SUMO modes¶

class sumo.modes.mode.SumoMode(**kwargs)¶

Defines modes of sumo

run()¶: Run mode specific functionality

prepare¶

SumoPrepare Class¶

class sumo.modes.prepare.prepare.SumoPrepare(**kwargs)¶

Sumo mode for data pre-processing and creation of multiplex network files. Constructor args are set in ‘prepare’ subparser.

Args:: infiles (list): comma-delimited list of paths to input files, containing standardized feature matrices, with samples in columns and features in rows (supported types of files: [‘.txt’, ‘.txt.gz’, ‘.txt.bz2’, ‘.tsv’, ‘.tsv.gz’, ‘.tsv.bz2’])

outfile (str): path to output .npz file

method (list): comma-separated list of methods for every layer (available methods: [‘euclidean’, ‘cosine’, ‘pearson’, ‘spearman’])

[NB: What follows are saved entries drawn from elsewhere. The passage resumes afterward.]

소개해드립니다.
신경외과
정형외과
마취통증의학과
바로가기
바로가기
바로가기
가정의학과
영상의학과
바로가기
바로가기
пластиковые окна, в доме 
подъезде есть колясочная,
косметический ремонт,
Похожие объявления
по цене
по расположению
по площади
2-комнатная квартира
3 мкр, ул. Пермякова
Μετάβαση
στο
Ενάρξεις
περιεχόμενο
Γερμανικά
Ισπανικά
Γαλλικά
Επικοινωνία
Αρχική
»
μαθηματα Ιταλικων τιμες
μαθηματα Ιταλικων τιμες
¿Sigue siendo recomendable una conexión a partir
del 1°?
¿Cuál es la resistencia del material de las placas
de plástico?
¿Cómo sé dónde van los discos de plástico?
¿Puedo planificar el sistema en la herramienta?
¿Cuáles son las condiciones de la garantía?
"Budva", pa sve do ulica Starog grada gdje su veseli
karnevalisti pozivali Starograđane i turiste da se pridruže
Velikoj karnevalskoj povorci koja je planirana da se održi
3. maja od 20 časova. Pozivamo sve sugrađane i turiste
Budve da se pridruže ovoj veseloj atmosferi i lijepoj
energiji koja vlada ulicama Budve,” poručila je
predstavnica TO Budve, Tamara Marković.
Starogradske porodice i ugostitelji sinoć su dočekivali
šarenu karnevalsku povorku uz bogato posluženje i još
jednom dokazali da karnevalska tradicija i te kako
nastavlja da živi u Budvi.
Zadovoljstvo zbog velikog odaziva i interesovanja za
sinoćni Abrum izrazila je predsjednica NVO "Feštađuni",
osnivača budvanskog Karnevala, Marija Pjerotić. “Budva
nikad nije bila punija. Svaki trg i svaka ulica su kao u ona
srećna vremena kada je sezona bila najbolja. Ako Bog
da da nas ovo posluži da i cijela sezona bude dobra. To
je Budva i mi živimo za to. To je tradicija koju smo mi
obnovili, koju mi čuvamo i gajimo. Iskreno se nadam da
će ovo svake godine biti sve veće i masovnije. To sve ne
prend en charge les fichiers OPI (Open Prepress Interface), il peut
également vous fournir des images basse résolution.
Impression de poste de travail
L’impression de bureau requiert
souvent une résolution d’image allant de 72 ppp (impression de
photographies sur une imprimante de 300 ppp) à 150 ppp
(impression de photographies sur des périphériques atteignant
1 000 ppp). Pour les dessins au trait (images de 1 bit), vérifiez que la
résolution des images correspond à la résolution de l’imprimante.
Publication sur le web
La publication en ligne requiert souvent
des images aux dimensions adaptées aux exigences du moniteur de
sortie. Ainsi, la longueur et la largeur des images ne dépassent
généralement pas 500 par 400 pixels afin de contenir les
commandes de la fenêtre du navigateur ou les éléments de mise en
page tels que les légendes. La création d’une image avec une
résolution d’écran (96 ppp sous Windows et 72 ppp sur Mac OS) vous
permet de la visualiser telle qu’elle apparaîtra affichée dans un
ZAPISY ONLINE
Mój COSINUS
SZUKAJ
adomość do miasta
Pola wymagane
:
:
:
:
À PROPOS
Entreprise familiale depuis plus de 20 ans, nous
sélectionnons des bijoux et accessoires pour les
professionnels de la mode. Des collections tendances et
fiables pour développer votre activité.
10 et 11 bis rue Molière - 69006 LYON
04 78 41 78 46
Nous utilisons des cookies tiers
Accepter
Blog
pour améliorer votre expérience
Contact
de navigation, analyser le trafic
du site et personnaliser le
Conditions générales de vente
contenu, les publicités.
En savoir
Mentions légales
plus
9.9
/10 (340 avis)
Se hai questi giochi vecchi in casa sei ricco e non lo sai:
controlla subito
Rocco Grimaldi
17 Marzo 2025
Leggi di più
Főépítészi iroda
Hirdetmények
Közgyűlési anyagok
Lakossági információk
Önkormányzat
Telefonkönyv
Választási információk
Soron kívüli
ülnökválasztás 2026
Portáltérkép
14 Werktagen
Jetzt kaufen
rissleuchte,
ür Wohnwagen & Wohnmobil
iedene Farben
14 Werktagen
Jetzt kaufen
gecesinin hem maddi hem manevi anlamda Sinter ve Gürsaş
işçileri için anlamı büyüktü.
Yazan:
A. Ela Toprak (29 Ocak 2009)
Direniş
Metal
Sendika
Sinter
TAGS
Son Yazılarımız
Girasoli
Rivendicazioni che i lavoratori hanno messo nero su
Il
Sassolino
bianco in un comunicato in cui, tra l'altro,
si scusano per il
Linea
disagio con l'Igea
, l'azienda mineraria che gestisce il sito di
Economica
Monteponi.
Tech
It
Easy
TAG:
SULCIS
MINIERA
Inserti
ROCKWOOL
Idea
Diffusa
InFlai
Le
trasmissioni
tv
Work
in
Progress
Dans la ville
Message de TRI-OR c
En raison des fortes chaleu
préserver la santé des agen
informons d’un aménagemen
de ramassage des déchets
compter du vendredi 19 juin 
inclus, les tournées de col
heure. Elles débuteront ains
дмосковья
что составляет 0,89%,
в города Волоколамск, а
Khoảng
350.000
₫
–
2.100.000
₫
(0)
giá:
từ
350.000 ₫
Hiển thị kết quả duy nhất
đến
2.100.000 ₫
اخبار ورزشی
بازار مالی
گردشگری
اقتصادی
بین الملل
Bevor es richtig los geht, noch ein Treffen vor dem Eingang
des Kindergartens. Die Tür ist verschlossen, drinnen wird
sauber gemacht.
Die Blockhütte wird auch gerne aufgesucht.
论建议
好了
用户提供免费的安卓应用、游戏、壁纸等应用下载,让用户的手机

k (float): fraction of nearest neighbours to use for sample similarity calculation using Euclidean distance similarity

alpha (float): hypherparameter of RBF similarity kernel, for Euclidean distance similarity

missing (list): acceptable fraction of available (not missing) values for assessment of distance/similarity between pairs of samples, either one value or different values for every layer

atol (float): if input files have continuous values, sumo checks if data is standardized feature-wise, meaning all features should have mean close to zero, with standard deviation around one; use this parameter to set tolerance of standardization checks

sn (int): index of row with sample names for .txt input files

fn (int): index of column with feature names for .txt input files

df (float): if percentage of missing values for feature exceeds this value, remove feature

ds (float): if percentage of missing values for sample (that remains after feature dropping) exceeds this value, remove sample

logfile (str): path to save log file, if set to None stdout is used

log (str): sets the logging level from [‘DEBUG’, ‘INFO’, ‘WARNING’]

plot (str): path to save adjacency matrix heatmap(s), if set None plots are displayed on screen

load_all_data()¶

Load all of input files

Returns:: list of tuples, every containing file name (str) and filtered feature matrix (pandas.DataFrame))

run()¶: Generate similarity matrices for samples based on biological data

Similarity Metrics¶

sumo.modes.prepare.similarity.correlation(a: <sphinx.ext.autodoc.importer._MockObject object at 0x7f2f5b338908>, b: <sphinx.ext.autodoc.importer._MockObject object at 0x7f2f5b338940>, missing: float, method='pearson')¶: Calculate correlation similarity between two vectors

sumo.modes.prepare.similarity.cosine_sim(a: <sphinx.ext.autodoc.importer._MockObject object at 0x7f2f5b3382b0>, b: <sphinx.ext.autodoc.importer._MockObject object at 0x7f2f5b3381d0>, missing: float)¶: Calculate cosine similarity between two vectors

sumo.modes.prepare.similarity.euclidean_dist(a: <sphinx.ext.autodoc.importer._MockObject object at 0x7f2f5b338860>, b: <sphinx.ext.autodoc.importer._MockObject object at 0x7f2f5b338128>, missing: float)¶: Calculate euclidean distance between two vectors of continuous variables

sumo.modes.prepare.similarity.feature_rbf_similarity(f: <sphinx.ext.autodoc.importer._MockObject object at 0x7f2f5b3389b0>, missing: float = 0.1, n: float = 0.1, alpha: float = 0.5, distance=<function euclidean_dist>)¶

Generate similarity matrix using RBF kernel and supplied distance function

Args:: f (Numpy.ndarray): Feature matrix (n x k, where ‘n’ - samples, ‘k’ - measurements) n (float): fraction of nearest neighbours to use for samples similarity calculation missing (float): acceptable fraction of values for assessment of distance/similarity between two samples alpha (float): hyperparameter of RBF kernel distance: distance function accepting two vectors and missing parameter (default of Euclidean distance)
Returns:: w (Numpy.ndarray): symmetric matrix describing similarity between samples (n x n)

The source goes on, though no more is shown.